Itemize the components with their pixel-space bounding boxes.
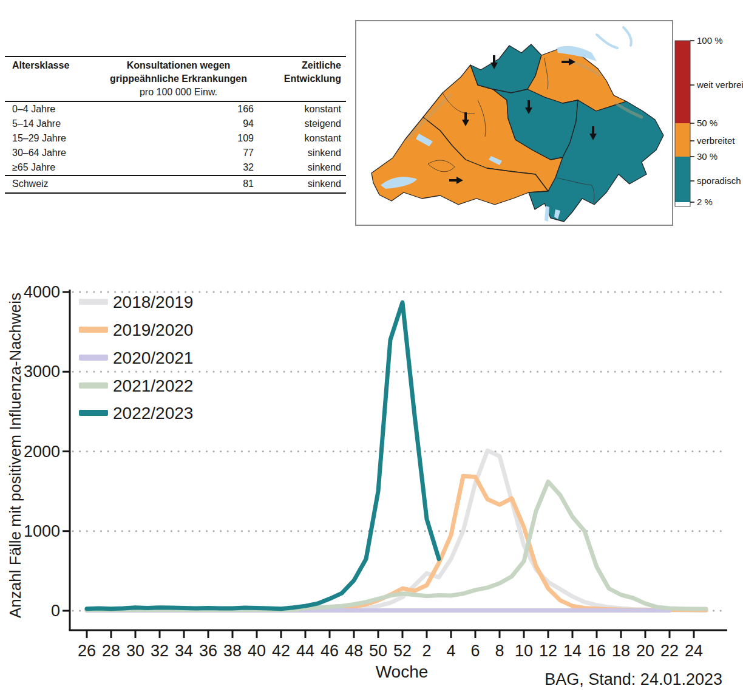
age-label: 30–64 Jahre (5, 146, 97, 160)
chart-legend-label-2018-2019: 2018/2019 (113, 293, 193, 311)
legend-label-verbreitet: verbreitet (697, 135, 735, 146)
chart-legend-swatch-2022-2023 (79, 410, 108, 416)
header-konsultationen-line1: Konsultationen wegen (127, 60, 231, 70)
age-label: 0–4 Jahre (5, 101, 97, 117)
legend-label-50-: 50 % (697, 118, 718, 128)
legend-bar-segment (675, 202, 690, 206)
x-tick-label-14: 14 (563, 642, 582, 660)
chart-legend-swatch-2021-2022 (79, 382, 108, 389)
x-tick-label-44: 44 (296, 642, 314, 660)
legend-bar-segment (675, 157, 690, 202)
ili-consultations-table: Altersklasse Konsultationen wegen grippe… (5, 56, 346, 194)
x-tick-label-24: 24 (685, 642, 703, 660)
consultations-value: 77 (97, 146, 260, 160)
y-tick-label-0: 0 (51, 602, 60, 620)
x-tick-label-46: 46 (321, 642, 339, 660)
switzerland-map-panel (355, 20, 673, 226)
x-tick-label-16: 16 (588, 642, 606, 660)
header-konsultationen-line2: grippeähnliche Erkrankungen (110, 73, 247, 84)
x-tick-label-18: 18 (612, 642, 630, 660)
x-tick-label-6: 6 (470, 642, 480, 660)
legend-label-100-: 100 % (697, 35, 723, 46)
total-age-label: Schweiz (5, 175, 97, 193)
switzerland-map (356, 21, 672, 225)
table-total-row: Schweiz 81 sinkend (5, 175, 346, 193)
map-color-legend: 100 %weit verbreitet50 %verbreitet30 %sp… (674, 33, 743, 217)
source-note: BAG, Stand: 24.01.2023 (545, 670, 722, 688)
x-tick-label-2: 2 (422, 642, 431, 660)
y-tick-label-4000: 4000 (24, 283, 60, 301)
x-tick-label-48: 48 (345, 642, 363, 660)
x-tick-label-4: 4 (446, 642, 455, 660)
river-line (597, 35, 617, 48)
header-altersklasse-label: Altersklasse (12, 60, 69, 70)
chart-legend-label-2020-2021: 2020/2021 (113, 348, 193, 367)
y-tick-label-3000: 3000 (24, 362, 60, 381)
table-row: 15–29 Jahre109konstant (5, 131, 346, 146)
header-zeitliche-line1: Zeitliche (302, 60, 341, 70)
col-header-altersklasse: Altersklasse (5, 56, 97, 101)
influenza-cases-chart: 0100020003000400026283032343638404244464… (0, 267, 743, 700)
chart-legend-label-2019-2020: 2019/2020 (113, 321, 193, 339)
x-tick-label-40: 40 (248, 642, 266, 660)
legend-bar-segment (675, 123, 690, 157)
legend-label-30-: 30 % (697, 151, 718, 161)
consultations-value: 109 (97, 131, 260, 146)
chart-legend-swatch-2019-2020 (79, 327, 108, 333)
x-tick-label-30: 30 (126, 642, 144, 660)
x-tick-label-8: 8 (495, 642, 504, 660)
total-value: 81 (97, 175, 260, 193)
legend-label-2-: 2 % (697, 197, 713, 207)
trend-label: konstant (260, 101, 346, 117)
ili-table: Altersklasse Konsultationen wegen grippe… (5, 56, 346, 194)
col-header-konsultationen: Konsultationen wegen grippeähnliche Erkr… (97, 56, 260, 101)
x-tick-label-36: 36 (199, 642, 217, 660)
x-tick-label-28: 28 (102, 642, 120, 660)
x-tick-label-26: 26 (78, 642, 96, 660)
table-row: 5–14 Jahre94steigend (5, 117, 346, 131)
y-axis-title: Anzahl Fälle mit positivem Influenza-Nac… (6, 293, 24, 618)
x-tick-label-32: 32 (151, 642, 169, 660)
age-label: 5–14 Jahre (5, 117, 97, 131)
river-line (623, 27, 631, 46)
age-label: ≥65 Jahre (5, 160, 97, 175)
x-axis-title: Woche (376, 662, 429, 681)
table-header-row: Altersklasse Konsultationen wegen grippe… (5, 56, 346, 101)
x-tick-label-22: 22 (660, 642, 679, 660)
y-tick-label-1000: 1000 (24, 522, 60, 540)
trend-label: sinkend (260, 146, 346, 160)
x-tick-label-42: 42 (272, 642, 290, 660)
chart-legend-swatch-2018-2019 (79, 299, 108, 305)
total-trend: sinkend (260, 175, 346, 193)
chart-legend-label-2021-2022: 2021/2022 (113, 376, 193, 395)
header-konsultationen-line3: pro 100 000 Einw. (140, 87, 217, 97)
consultations-value: 94 (97, 117, 260, 131)
col-header-zeitliche-entwicklung: Zeitliche Entwicklung (260, 56, 346, 101)
trend-label: steigend (260, 117, 346, 131)
x-tick-label-10: 10 (515, 642, 533, 660)
chart-legend-swatch-2020-2021 (79, 355, 108, 361)
x-tick-label-12: 12 (539, 642, 557, 660)
table-row: 30–64 Jahre77sinkend (5, 146, 346, 160)
lake-maggiore (545, 206, 549, 222)
y-tick-label-2000: 2000 (24, 443, 60, 461)
consultations-value: 166 (97, 101, 260, 117)
age-label: 15–29 Jahre (5, 131, 97, 146)
x-tick-label-38: 38 (223, 642, 242, 660)
table-row: 0–4 Jahre166konstant (5, 101, 346, 117)
x-tick-label-50: 50 (369, 642, 387, 660)
x-tick-label-52: 52 (393, 642, 412, 660)
legend-bar-segment (675, 41, 690, 123)
table-row: ≥65 Jahre32sinkend (5, 160, 346, 175)
legend-label-sporadisch: sporadisch (697, 175, 741, 186)
header-zeitliche-line2: Entwicklung (284, 73, 341, 84)
legend-label-weit-verbreitet: weit verbreitet (696, 80, 743, 90)
x-tick-label-20: 20 (636, 642, 654, 660)
trend-label: konstant (260, 131, 346, 146)
trend-label: sinkend (260, 160, 346, 175)
consultations-value: 32 (97, 160, 260, 175)
x-tick-label-34: 34 (175, 642, 193, 660)
chart-legend-label-2022-2023: 2022/2023 (113, 404, 193, 423)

Goal of the exercise> Write out the data precisely as given, excluding the pictures.

Output of the exercise>
Itemize the components with their pixel-space bounding boxes.
age-label: 30–64 Jahre (5, 146, 97, 160)
chart-legend-label-2018-2019: 2018/2019 (113, 293, 193, 311)
legend-label-verbreitet: verbreitet (697, 135, 735, 146)
chart-legend-swatch-2022-2023 (79, 410, 108, 416)
header-konsultationen-line1: Konsultationen wegen (127, 60, 231, 70)
age-label: 0–4 Jahre (5, 101, 97, 117)
legend-label-50-: 50 % (697, 118, 718, 128)
legend-bar-segment (675, 202, 690, 206)
x-tick-label-14: 14 (563, 642, 582, 660)
chart-legend-swatch-2021-2022 (79, 382, 108, 389)
x-tick-label-44: 44 (296, 642, 314, 660)
legend-bar-segment (675, 157, 690, 202)
ili-consultations-table: Altersklasse Konsultationen wegen grippe… (5, 56, 346, 194)
x-tick-label-24: 24 (685, 642, 703, 660)
consultations-value: 77 (97, 146, 260, 160)
y-tick-label-0: 0 (51, 602, 60, 620)
x-tick-label-46: 46 (321, 642, 339, 660)
switzerland-map-panel (355, 20, 673, 226)
x-tick-label-16: 16 (588, 642, 606, 660)
header-konsultationen-line2: grippeähnliche Erkrankungen (110, 73, 247, 84)
x-tick-label-18: 18 (612, 642, 630, 660)
x-tick-label-6: 6 (470, 642, 480, 660)
legend-label-100-: 100 % (697, 35, 723, 46)
total-age-label: Schweiz (5, 175, 97, 193)
switzerland-map (356, 21, 672, 225)
table-total-row: Schweiz 81 sinkend (5, 175, 346, 193)
map-color-legend: 100 %weit verbreitet50 %verbreitet30 %sp… (674, 33, 743, 217)
source-note: BAG, Stand: 24.01.2023 (545, 670, 722, 688)
x-tick-label-2: 2 (422, 642, 431, 660)
y-tick-label-4000: 4000 (24, 283, 60, 301)
x-tick-label-48: 48 (345, 642, 363, 660)
x-tick-label-4: 4 (446, 642, 455, 660)
river-line (597, 35, 617, 48)
header-altersklasse-label: Altersklasse (12, 60, 69, 70)
chart-legend-label-2020-2021: 2020/2021 (113, 348, 193, 367)
y-tick-label-3000: 3000 (24, 362, 60, 381)
table-row: 15–29 Jahre109konstant (5, 131, 346, 146)
header-zeitliche-line1: Zeitliche (302, 60, 341, 70)
col-header-altersklasse: Altersklasse (5, 56, 97, 101)
influenza-cases-chart: 0100020003000400026283032343638404244464… (0, 267, 743, 700)
chart-legend-label-2019-2020: 2019/2020 (113, 321, 193, 339)
x-tick-label-40: 40 (248, 642, 266, 660)
legend-bar-segment (675, 123, 690, 157)
legend-label-30-: 30 % (697, 151, 718, 161)
consultations-value: 109 (97, 131, 260, 146)
chart-legend-swatch-2019-2020 (79, 327, 108, 333)
x-tick-label-30: 30 (126, 642, 144, 660)
x-tick-label-8: 8 (495, 642, 504, 660)
total-value: 81 (97, 175, 260, 193)
legend-label-2-: 2 % (697, 197, 713, 207)
trend-label: konstant (260, 101, 346, 117)
ili-table: Altersklasse Konsultationen wegen grippe… (5, 56, 346, 194)
col-header-konsultationen: Konsultationen wegen grippeähnliche Erkr… (97, 56, 260, 101)
x-tick-label-36: 36 (199, 642, 217, 660)
x-tick-label-28: 28 (102, 642, 120, 660)
x-tick-label-26: 26 (78, 642, 96, 660)
table-row: 5–14 Jahre94steigend (5, 117, 346, 131)
y-axis-title: Anzahl Fälle mit positivem Influenza-Nac… (6, 293, 24, 618)
x-tick-label-32: 32 (151, 642, 169, 660)
age-label: 5–14 Jahre (5, 117, 97, 131)
river-line (623, 27, 631, 46)
age-label: ≥65 Jahre (5, 160, 97, 175)
x-axis-title: Woche (376, 662, 429, 681)
table-header-row: Altersklasse Konsultationen wegen grippe… (5, 56, 346, 101)
x-tick-label-22: 22 (660, 642, 679, 660)
y-tick-label-1000: 1000 (24, 522, 60, 540)
trend-label: sinkend (260, 146, 346, 160)
x-tick-label-42: 42 (272, 642, 290, 660)
chart-legend-swatch-2018-2019 (79, 299, 108, 305)
total-trend: sinkend (260, 175, 346, 193)
chart-legend-label-2021-2022: 2021/2022 (113, 376, 193, 395)
header-konsultationen-line3: pro 100 000 Einw. (140, 87, 217, 97)
consultations-value: 94 (97, 117, 260, 131)
col-header-zeitliche-entwicklung: Zeitliche Entwicklung (260, 56, 346, 101)
trend-label: steigend (260, 117, 346, 131)
x-tick-label-10: 10 (515, 642, 533, 660)
chart-legend-swatch-2020-2021 (79, 355, 108, 361)
x-tick-label-12: 12 (539, 642, 557, 660)
table-row: 30–64 Jahre77sinkend (5, 146, 346, 160)
lake-maggiore (545, 206, 549, 222)
y-tick-label-2000: 2000 (24, 443, 60, 461)
consultations-value: 166 (97, 101, 260, 117)
age-label: 15–29 Jahre (5, 131, 97, 146)
x-tick-label-38: 38 (223, 642, 242, 660)
table-row: 0–4 Jahre166konstant (5, 101, 346, 117)
x-tick-label-50: 50 (369, 642, 387, 660)
x-tick-label-52: 52 (393, 642, 412, 660)
legend-bar-segment (675, 41, 690, 123)
table-row: ≥65 Jahre32sinkend (5, 160, 346, 175)
legend-label-sporadisch: sporadisch (697, 175, 741, 186)
header-zeitliche-line2: Entwicklung (284, 73, 341, 84)
legend-label-weit-verbreitet: weit verbreitet (696, 80, 743, 90)
x-tick-label-20: 20 (636, 642, 654, 660)
trend-label: konstant (260, 131, 346, 146)
trend-label: sinkend (260, 160, 346, 175)
consultations-value: 32 (97, 160, 260, 175)
x-tick-label-34: 34 (175, 642, 193, 660)
chart-legend-label-2022-2023: 2022/2023 (113, 404, 193, 423)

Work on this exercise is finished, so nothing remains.